Go thou improve the present hour,

Be thankful for the past,

And let thy future movement tend

To calm and soothe the last.

Also of the above PERCY COOK, died June 10th 1944, aged 71.

On Filey Genealogy & Connections Percy stands alone. He was one of at least eight children born to John Frederick Cook, a cashier and bookkeeper, and Catherine JOHNSON. At the 1911 Census, remarkably, six of the siblings were living together at 1 St Paul’s Road in Bradford. All were unmarried. Ten years earlier, widowed Catherine ruled a roost of seven children, one of them Percy, at Cliff Bridge Place, Scarborough. He was the only one to fly the nest during the next decade.

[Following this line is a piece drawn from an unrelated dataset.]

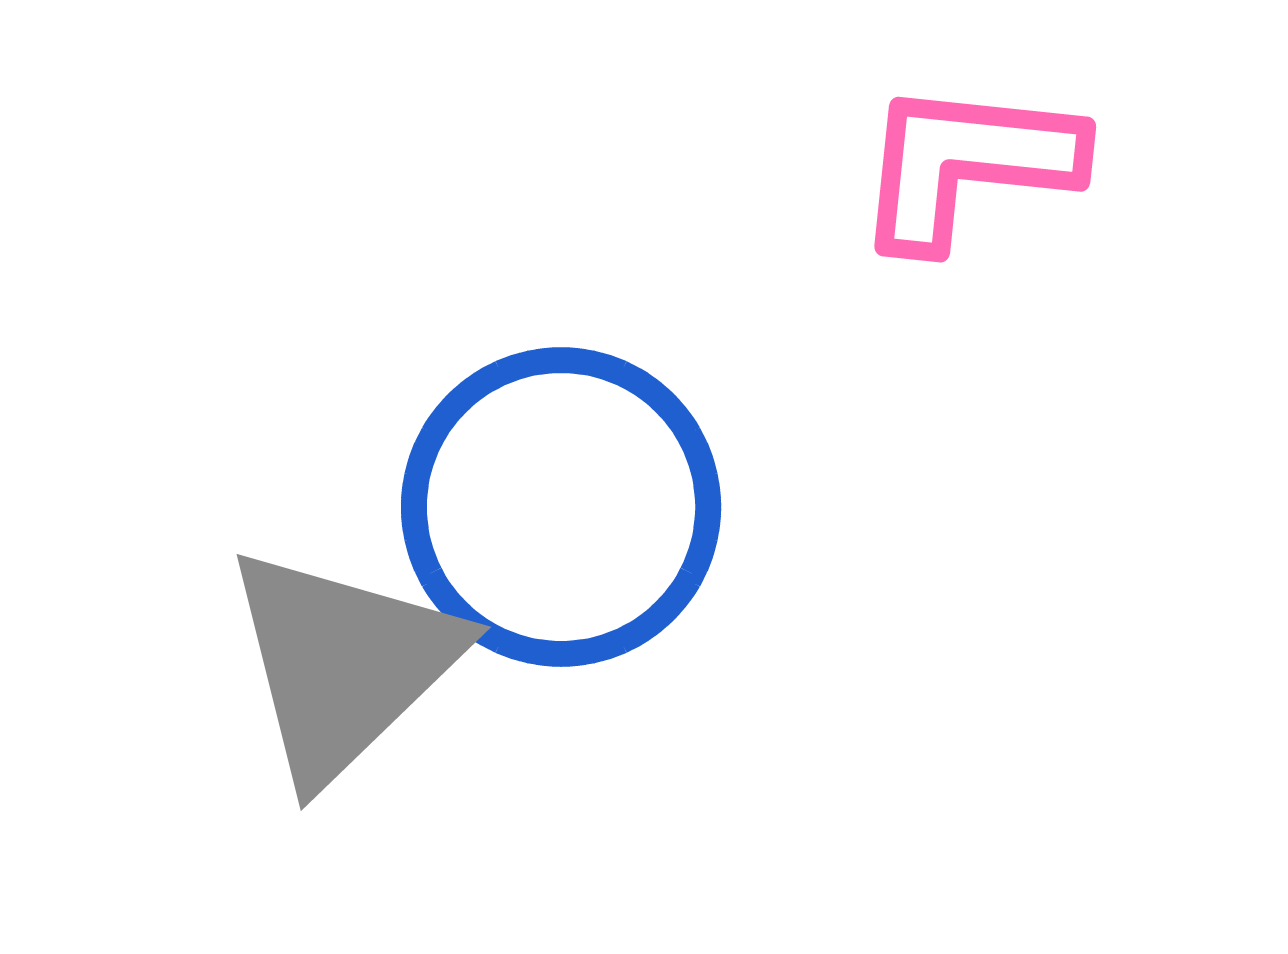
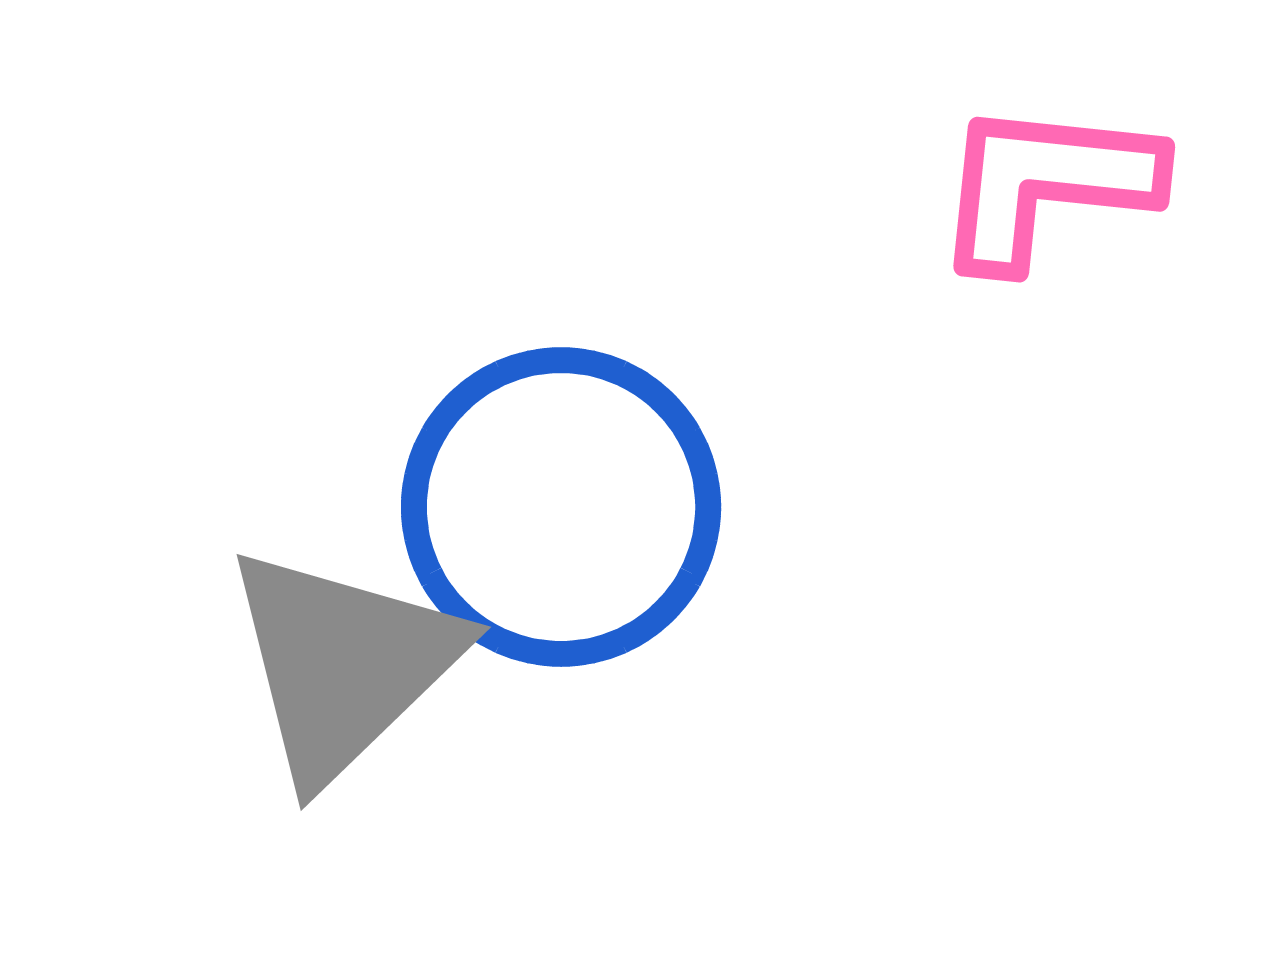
pink L-shape: moved 79 px right, 20 px down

So, why too many Cooks, given this generation’s unwillingness to submit to the genetic imperative? Well, an hour or two of sleuthing, brings in 15 MOODYs, who connect with several Filey fishing families (BAYES, COWLING, SCALES). FG &C has these folk but to check them all out on FamilySearch Tree and add the West Riding COOKs is a daunting task.

I noticed in passing one source that elaborated on the Bradford address, labeling it “Manningham Hall”. This seemed rather grand and I wondered if our humble confectioner had been something of a black sheep. In 1901 his sister Evelin (various spellings) was pursuing the same trade but ten years later told the census enumerator that she was a lodging house keeper.  A younger brother headed the St Paul’s household in 1911 and the Find My Past transcription gives his occupation as a “Trains Merchant”. Inspection of the page image reveals he dealt in pianos, as did brother Vernon William Alexander. A noble occupation, romantic even, but the world was changing and in 1939 Sydney had to file for bankruptcy.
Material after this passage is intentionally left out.